#### [Work request]
Your answer must be the full listing below, repeated exactly, with no pictures in it.

--- Exercise data ---

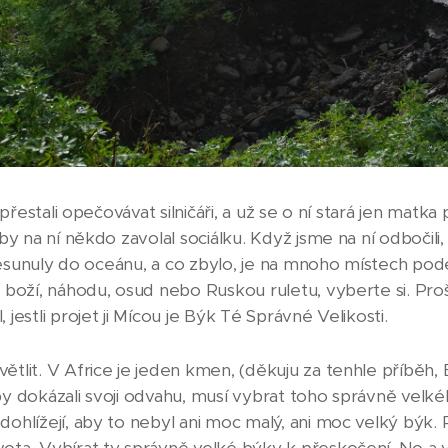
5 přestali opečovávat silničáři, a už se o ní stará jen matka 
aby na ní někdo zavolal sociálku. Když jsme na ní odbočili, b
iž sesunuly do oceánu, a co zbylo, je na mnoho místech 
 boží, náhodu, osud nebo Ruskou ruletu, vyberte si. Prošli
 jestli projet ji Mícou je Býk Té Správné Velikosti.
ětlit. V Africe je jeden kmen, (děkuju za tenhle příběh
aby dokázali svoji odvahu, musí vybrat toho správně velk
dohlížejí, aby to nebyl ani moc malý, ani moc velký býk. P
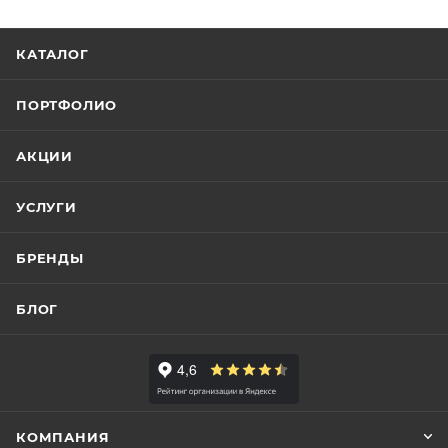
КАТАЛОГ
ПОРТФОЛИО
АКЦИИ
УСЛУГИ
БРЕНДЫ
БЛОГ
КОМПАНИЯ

---

#### [Output below]
5 přestali opečovávat silničáři, a už se o ní stará jen matka 
aby na ní někdo zavolal sociálku. Když jsme na ní odbočili, b
iž sesunuly do oceánu, a co zbylo, je na mnoho místech 
 boží, náhodu, osud nebo Ruskou ruletu, vyberte si. Prošli
 jestli projet ji Mícou je Býk Té Správné Velikosti.
ětlit. V Africe je jeden kmen, (děkuju za tenhle příběh
aby dokázali svoji odvahu, musí vybrat toho správně velk
dohlížejí, aby to nebyl ani moc malý, ani moc velký býk. P
КАТАЛОГ
ПОРТФОЛИО
АКЦИИ
УСЛУГИ
БРЕНДЫ
БЛОГ
КОМПАНИЯ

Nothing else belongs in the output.